Macrophage-derived LTB4 promotes abscess formation and clearance of Staphylococcus aureus skin infection in mice
Fig 2
LTB4/BLT1 axis is essential to control MRSA skin infections.
A) The infection area was measured every other day for 9 days in wild-type (WT) C57BL/6 and BLT1-/- mice infected subcutaneously (s.c.) with MRSA and then treated daily or not treated with BLT1 antagonist U75302 (U7) or vehicle control.
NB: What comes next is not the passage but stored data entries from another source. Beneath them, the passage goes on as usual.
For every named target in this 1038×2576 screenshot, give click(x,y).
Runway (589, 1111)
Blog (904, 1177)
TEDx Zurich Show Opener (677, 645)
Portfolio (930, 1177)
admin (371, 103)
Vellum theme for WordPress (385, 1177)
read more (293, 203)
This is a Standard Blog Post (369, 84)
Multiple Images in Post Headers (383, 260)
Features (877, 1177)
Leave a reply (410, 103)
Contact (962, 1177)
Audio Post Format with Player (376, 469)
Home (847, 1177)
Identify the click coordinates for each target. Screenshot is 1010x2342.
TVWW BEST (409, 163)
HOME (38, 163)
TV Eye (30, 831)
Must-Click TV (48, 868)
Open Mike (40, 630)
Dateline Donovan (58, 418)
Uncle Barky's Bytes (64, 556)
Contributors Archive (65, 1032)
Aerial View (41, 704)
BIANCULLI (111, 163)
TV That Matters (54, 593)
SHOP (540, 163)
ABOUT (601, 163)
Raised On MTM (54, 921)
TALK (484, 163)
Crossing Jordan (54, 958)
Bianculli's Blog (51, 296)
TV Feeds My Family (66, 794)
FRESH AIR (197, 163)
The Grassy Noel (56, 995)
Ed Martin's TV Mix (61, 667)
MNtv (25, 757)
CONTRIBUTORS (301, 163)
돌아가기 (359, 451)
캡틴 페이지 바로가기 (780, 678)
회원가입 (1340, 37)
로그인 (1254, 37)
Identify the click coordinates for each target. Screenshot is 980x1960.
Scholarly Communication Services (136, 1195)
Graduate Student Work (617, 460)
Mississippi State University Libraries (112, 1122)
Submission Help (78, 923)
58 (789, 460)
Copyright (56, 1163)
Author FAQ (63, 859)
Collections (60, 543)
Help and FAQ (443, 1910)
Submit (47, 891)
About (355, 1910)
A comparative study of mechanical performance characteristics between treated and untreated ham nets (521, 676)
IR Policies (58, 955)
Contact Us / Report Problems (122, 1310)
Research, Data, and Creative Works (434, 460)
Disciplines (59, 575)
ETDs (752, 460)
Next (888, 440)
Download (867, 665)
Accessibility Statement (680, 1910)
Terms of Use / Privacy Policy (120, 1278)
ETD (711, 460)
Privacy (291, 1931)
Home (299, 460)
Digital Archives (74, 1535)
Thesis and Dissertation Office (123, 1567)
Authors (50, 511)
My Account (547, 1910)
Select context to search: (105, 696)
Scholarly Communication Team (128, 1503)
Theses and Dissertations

B) Bacterial loads (CFU counts) determined at days 1 and 9 after MRSA skin infection in C57BL/6, 5-LO-/-, BLT1-/-, and BLT1 antagonist-treated mice. C) Infection areas were determined as in (A) in the C57BL/6, and 5-LO-/- mice treated or not treated daily with LTB4 ointment. D) Bacterial load in the infected skin determined as in (B) in WT and 5-LO-/- mice treated or not treated with LTB4 ointment. E) Gram staining of Skin biopsies collected at day 1 post-MRSA skin infection from WT, BLT1-/-, 5-LO-/-, and 5-LO-/- mice treated topically with 3.37 × 10−6% LTB4 ointment. Gram staining to label gram-positive bacteria is shown in purple/brown. Top panels are 40 X, middle panels are 100 X, and bottom panels are 400 X magnification Insets represent 1000 X magnification. Black arrows indicate MRSA clusters. Images are representative of 3–5 mice. F) H&E stains from mice treated as in (E) and shown at 40 X (upper) and 100 X magnification. G) Thickness of Masson’s trichrome blue positive layer surrounding the abscess was measured with ImageJ software. In all cases, data represent the mean ± SEM from 3–4 mice. *p < 0.05 vs. WT. #p < 0.05 vs. 5-LO-/- treated with vehicle-control ointment.